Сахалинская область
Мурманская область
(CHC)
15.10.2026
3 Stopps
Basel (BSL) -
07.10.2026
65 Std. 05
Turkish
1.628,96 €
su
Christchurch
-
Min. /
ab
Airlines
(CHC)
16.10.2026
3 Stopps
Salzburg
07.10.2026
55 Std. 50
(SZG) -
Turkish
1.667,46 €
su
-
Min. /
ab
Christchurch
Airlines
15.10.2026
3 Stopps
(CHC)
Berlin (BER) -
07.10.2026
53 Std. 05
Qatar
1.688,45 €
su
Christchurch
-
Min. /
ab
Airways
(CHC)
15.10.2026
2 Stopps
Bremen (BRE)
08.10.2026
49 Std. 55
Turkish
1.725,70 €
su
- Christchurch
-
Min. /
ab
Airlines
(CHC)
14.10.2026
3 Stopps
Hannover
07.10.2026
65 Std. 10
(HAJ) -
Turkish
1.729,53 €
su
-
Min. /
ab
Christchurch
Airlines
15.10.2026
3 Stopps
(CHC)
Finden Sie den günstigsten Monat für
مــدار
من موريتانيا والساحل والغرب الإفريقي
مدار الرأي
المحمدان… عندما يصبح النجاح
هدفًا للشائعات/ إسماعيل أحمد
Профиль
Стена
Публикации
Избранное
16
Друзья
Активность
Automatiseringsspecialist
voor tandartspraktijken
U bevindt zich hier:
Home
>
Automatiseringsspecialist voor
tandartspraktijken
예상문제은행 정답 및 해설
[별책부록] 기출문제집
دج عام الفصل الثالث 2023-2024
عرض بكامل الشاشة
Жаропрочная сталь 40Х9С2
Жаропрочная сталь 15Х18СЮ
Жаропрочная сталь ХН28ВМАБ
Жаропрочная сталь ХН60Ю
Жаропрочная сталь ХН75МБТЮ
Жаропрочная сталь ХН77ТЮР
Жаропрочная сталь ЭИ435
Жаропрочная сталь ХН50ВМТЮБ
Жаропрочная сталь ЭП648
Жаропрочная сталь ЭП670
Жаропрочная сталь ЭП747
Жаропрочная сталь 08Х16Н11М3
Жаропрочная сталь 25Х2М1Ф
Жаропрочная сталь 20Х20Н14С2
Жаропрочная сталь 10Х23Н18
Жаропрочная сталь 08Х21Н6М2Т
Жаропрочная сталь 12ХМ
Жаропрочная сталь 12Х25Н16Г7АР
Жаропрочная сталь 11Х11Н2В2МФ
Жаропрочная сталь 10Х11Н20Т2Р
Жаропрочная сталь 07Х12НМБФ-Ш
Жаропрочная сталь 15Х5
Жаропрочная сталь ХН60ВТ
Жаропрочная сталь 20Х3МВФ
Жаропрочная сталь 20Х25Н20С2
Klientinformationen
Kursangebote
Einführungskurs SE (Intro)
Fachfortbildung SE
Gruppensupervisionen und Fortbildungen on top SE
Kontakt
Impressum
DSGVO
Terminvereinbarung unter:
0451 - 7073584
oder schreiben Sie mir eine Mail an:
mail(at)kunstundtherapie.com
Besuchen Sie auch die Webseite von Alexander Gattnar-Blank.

_ _ _

### Work order
Your task is to copy every line in the entries that holds the string "Automatiseringsspecialist".

### Answer box
Automatiseringsspecialist
Automatiseringsspecialist voor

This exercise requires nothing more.